3 Replies Latest reply: Feb 12, 2013 12:44 PM by cphillipsmcp RSS

    Rule for Internal Website


      Here’s the scenario: I have an internal website (privateaddress) with an external presence. Before yesterday, we used a proxy for all web-based traffic; Getting to the external address of the site worked flawlessly using a proxy within the browser. Without the proxy setting, the external address of the website is a quick page cannot be displayed.

      At this point, I realized I would need to create a new rule,maybe more. I thought the rule would be fairly simple, but it escapes me why it’s not working completely. The rule I created allows the ‘internal’ https-traffic directed to the specific external IP address to be redirected to the local IPaddress. After adding the rule, I tested; the browser spins n’ spins, but eventually times out.  Checking the firewall logs does not generate anything of note. It logs a notification (5) of the netraffic between the internal client and external IP, and the other between internal client and internal website. 

      At this point, it’s unclear to me why I cannot view the website from its external address (or name). The site is fully viewable from the client trying to connect using its private address (internal to internal).


      Any help trying to figure out a solution for allowing this communication  is much appreciated.




        • 1. Re: Rule for Internal Website

          If you have a search through this forum I think you will find one of the McAfee guys answered a request very similar to this.
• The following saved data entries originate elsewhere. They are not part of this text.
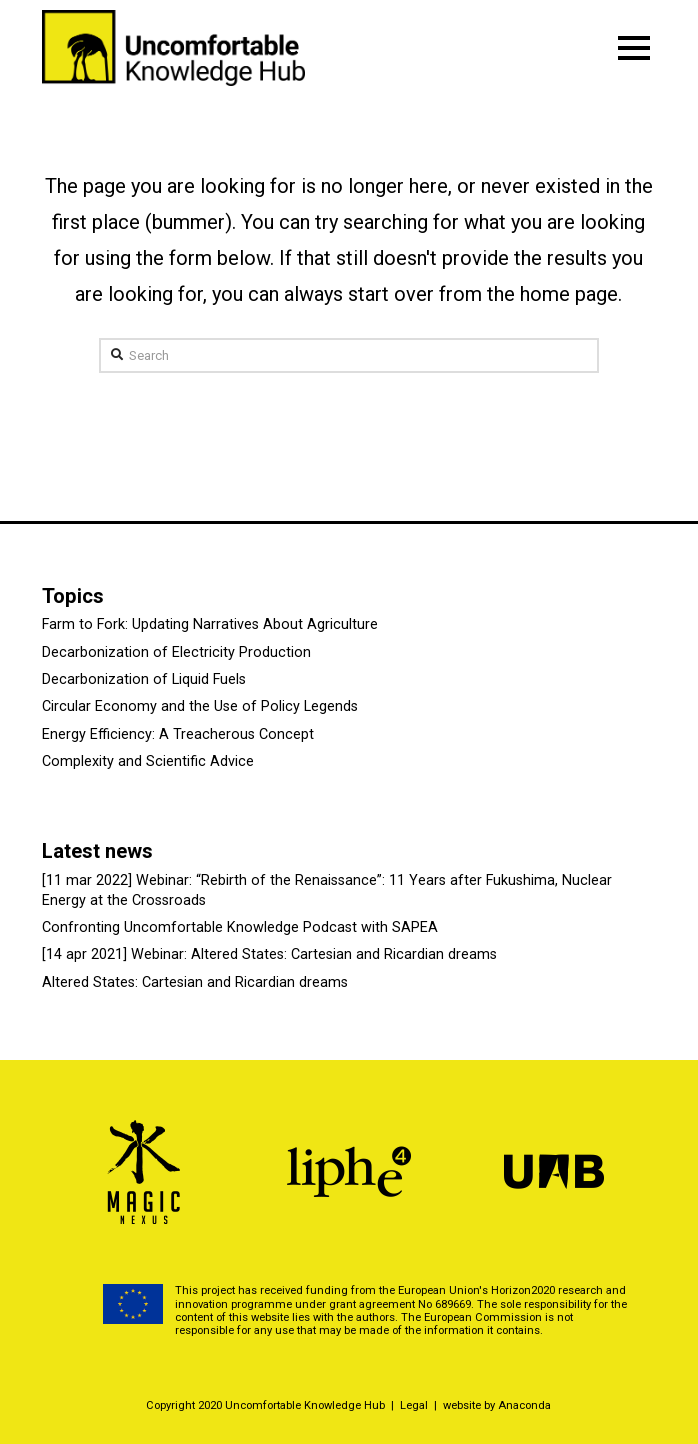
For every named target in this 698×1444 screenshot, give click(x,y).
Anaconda (524, 1405)
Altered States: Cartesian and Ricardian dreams (195, 982)
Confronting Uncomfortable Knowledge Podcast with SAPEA (240, 927)
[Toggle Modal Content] (634, 48)
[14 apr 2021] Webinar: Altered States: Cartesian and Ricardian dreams (269, 954)
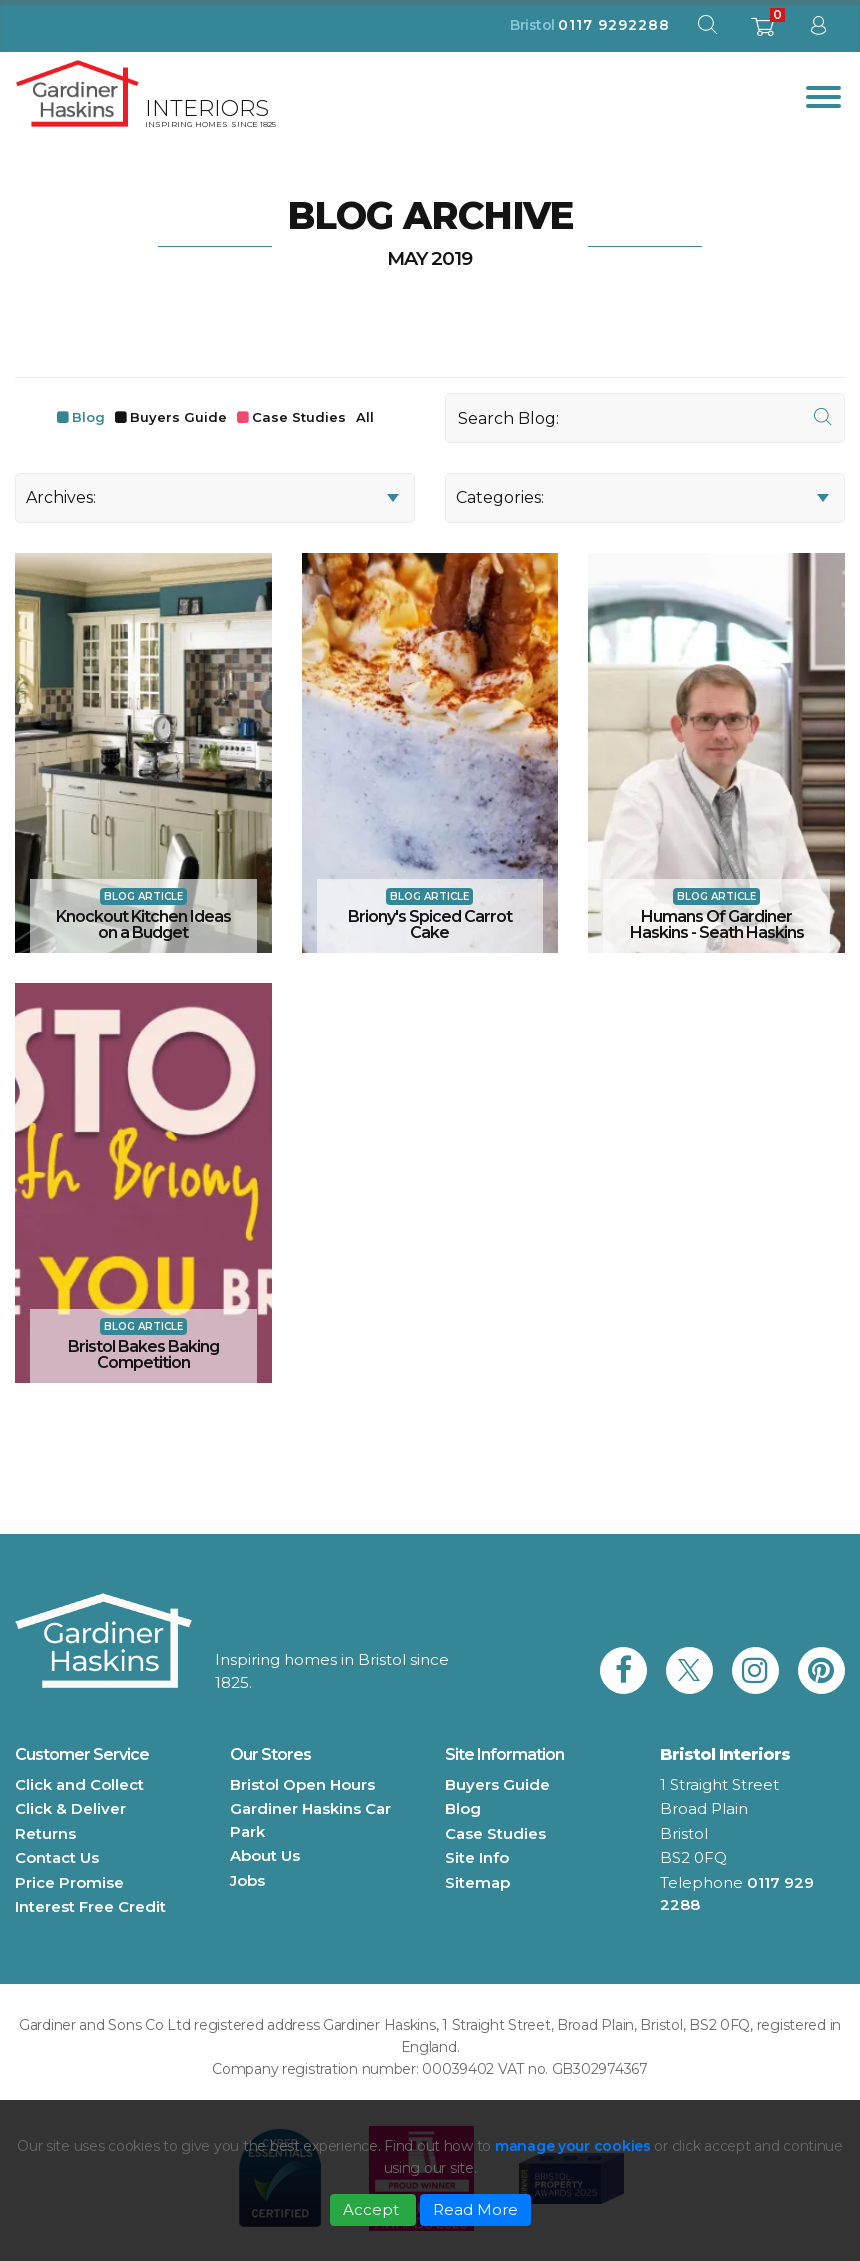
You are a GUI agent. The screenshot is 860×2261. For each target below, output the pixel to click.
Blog (88, 417)
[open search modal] (707, 29)
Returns (45, 1833)
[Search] (645, 418)
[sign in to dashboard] (818, 29)
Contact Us (57, 1857)
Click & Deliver (70, 1808)
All (365, 417)
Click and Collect (79, 1784)
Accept (373, 2209)
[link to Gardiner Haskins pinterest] (821, 1670)
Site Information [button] (504, 1754)
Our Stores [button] (270, 1754)
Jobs (247, 1880)
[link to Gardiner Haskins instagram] (755, 1670)
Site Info (477, 1857)
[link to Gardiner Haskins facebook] (623, 1670)
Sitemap (477, 1882)
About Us (265, 1855)
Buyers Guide (178, 417)
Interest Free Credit (90, 1906)
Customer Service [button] (82, 1754)
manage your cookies (573, 2146)
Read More (475, 2209)
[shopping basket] (762, 32)
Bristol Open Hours (302, 1784)
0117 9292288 (614, 25)
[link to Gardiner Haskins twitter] (689, 1670)
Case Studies (299, 417)
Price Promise (69, 1882)
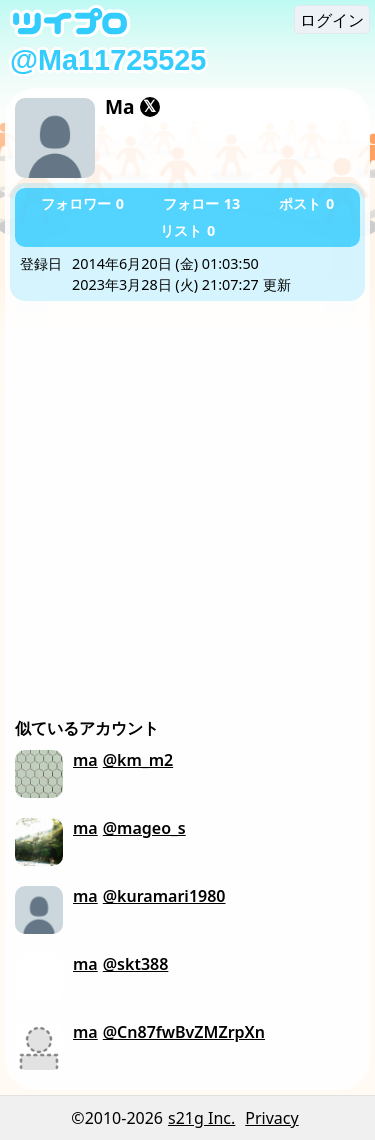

          To be honest, when I went through my Firewall training back in the late 90's, this type of connection was considered to be extremely odd and the original Firewall product I was trained on (Borderware, at one point a Secure Computing-owned product), it wasn't actually possible to have traffic originate on the LAN side, pass through the Firewall, hit an IP address on the external interface and be redirected back in again. The firewall would react in a "why on earth are you trying to do that?!" manner.


          On that basis, though while this is considered normal behaviour some of the other Firewalls I work with, I have tended to adopt my original teachings. Using DNS you should be able to access the web site using its hostname. When on your internal network the host should resolve to the site's private address (meaning that the traffic never needs to try and traverse the Firewall) and when the user is outside, the same URL will resolve the to appropritate external/publix IP address (which would then pass through the Firewall quite normally).


          Is there any reason why, when you are using a client on your internal LAN, you would want to access the site using its public IP address?



          • 2. Re: Rule for Internal Website

            I’ve done some digging through the discussion boards and have not stumbled across anything relevant to my post. I’ll go back and tweak  my search to see if I get better and more relevant results.


            My DNS scenario is slightly different. My website lives into domains; one held and managed by the top-level DNS and primarily used for external traffic, and the second, isolated local DNS. Let me see if I can break it down a little more in an example: The external address is ‘mywebsite.example.com’. In my DMZ, it goes by a different address, ‘mywebsite.domain.local’.

            • 3. Re: Rule for Internal Website

              Through trial and error, it appears itneeds a NAT specified in order to work, in my case my Firewall IP.